E por que lhe chamo esta expressão, entre variadas outras que podia escrever para nossa memória de quem foi Fernando Pessoa? O significado que coloquei na expressão liga-se com o
fenómeno mais marcante da sua obra: a heteronímia, a criação de almas distintas dentro da sua alma. Afirmo então que dentro da alma de Pessoa viviam quatro ou cinco poetas, mas só um deles - ele próprio - dentro da sua pele. E aqui tenho explicado o rasgo de irreverência que quis trazer à vossa leitura semanal.

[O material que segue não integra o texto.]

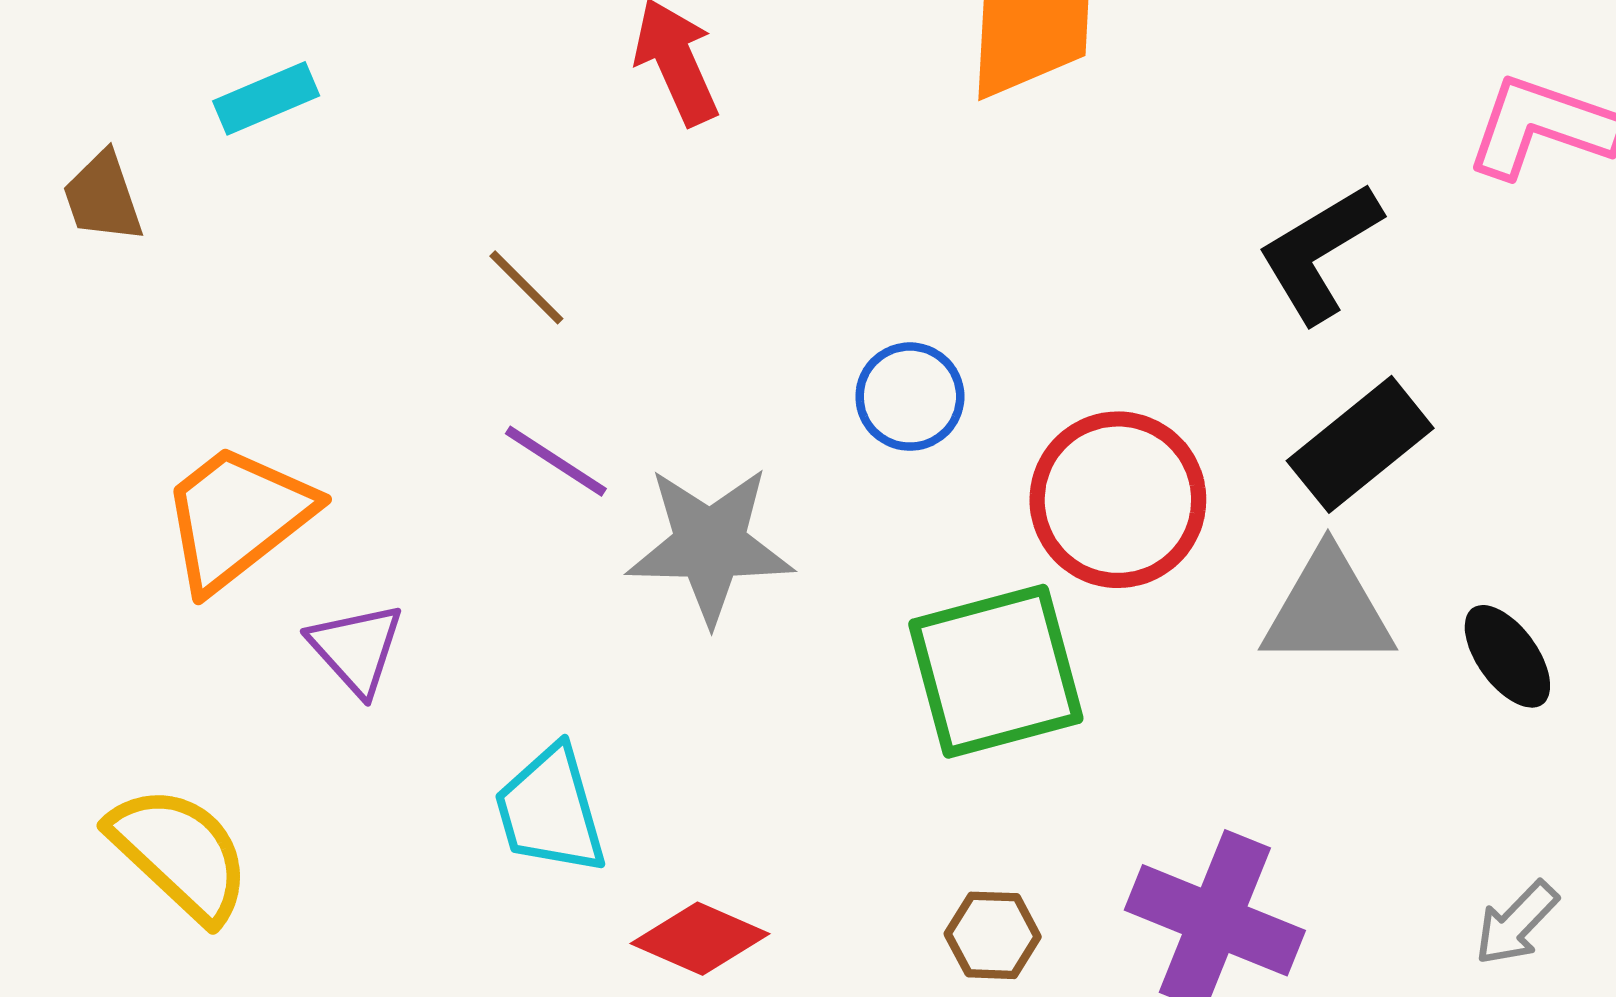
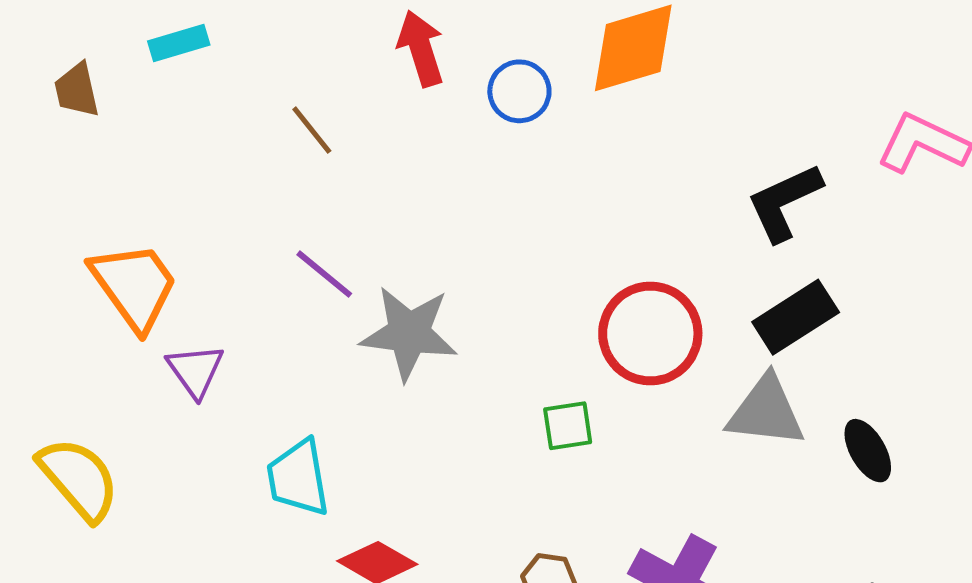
brown line: (526, 287) -> (312, 130), moved
blue circle: (910, 397) -> (519, 91), moved
orange trapezoid: (237, 517) -> (134, 286), turned 86
green square: (996, 671) -> (568, 426), size x0.5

Por muito me doerem os braços do pensamento, e muito em recordação dos escritos do nosso poeta, hoje debruço-me somente sobre um tema em particular. Depois de na passada semana, há sete dias, ter apresentado o decorrer da vida do marco principal da literatura portuguesa do século passado, hoje referirei a obra literária, aliás poética considerando a necessidade do rigor, deste grande génio que viveu onde nós vivemos. O legado literário que este homem nos deixou, ele que agora repousa no Mosteiro dos Jerónimos com os maiores êxitos do país, não pode nem deve ser avaliado como espelho de angústias e de desespero, de hesitação e de pouco fascínio: a razão que Fernando Pessoa sempre buscava permitiu-lhe estabelecer um leque muito vasto e inteligente de filosofias que nos elucidam quanto à atitude que se deve ter perante a vida e consegue mostrar-nos as fraquezas desta realidade, que aos menos atentos pode parecer evidente e firme, mas que o não é intensamente.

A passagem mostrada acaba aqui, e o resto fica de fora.